Across these entries, how many lines contain the word "that"? Answer with only the number.
▬▬▬▬▬▬▬▬▬▬
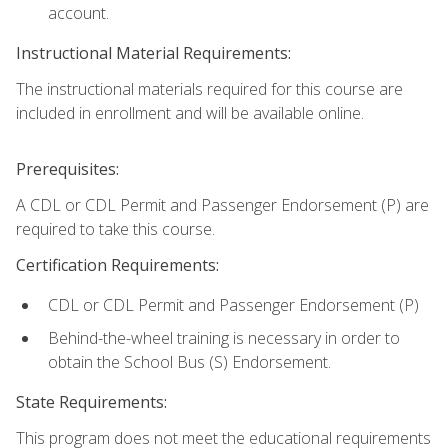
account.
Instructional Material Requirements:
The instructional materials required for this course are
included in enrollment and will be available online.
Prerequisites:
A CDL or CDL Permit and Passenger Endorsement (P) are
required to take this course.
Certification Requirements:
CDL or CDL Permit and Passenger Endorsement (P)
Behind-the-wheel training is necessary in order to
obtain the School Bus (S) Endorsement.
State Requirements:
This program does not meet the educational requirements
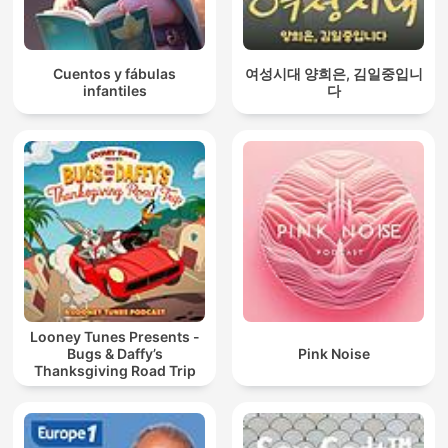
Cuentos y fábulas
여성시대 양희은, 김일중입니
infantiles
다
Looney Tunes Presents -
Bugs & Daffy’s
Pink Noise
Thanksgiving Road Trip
▬▬▬▬▬▬▬▬▬▬
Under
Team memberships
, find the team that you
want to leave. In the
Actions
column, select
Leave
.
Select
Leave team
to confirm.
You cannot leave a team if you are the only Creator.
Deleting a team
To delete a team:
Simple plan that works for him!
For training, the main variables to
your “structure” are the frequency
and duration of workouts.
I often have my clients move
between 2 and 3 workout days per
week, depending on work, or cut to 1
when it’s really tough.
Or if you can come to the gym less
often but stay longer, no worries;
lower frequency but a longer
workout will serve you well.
▬▬▬▬▬▬▬▬▬▬
## OUTPUT
2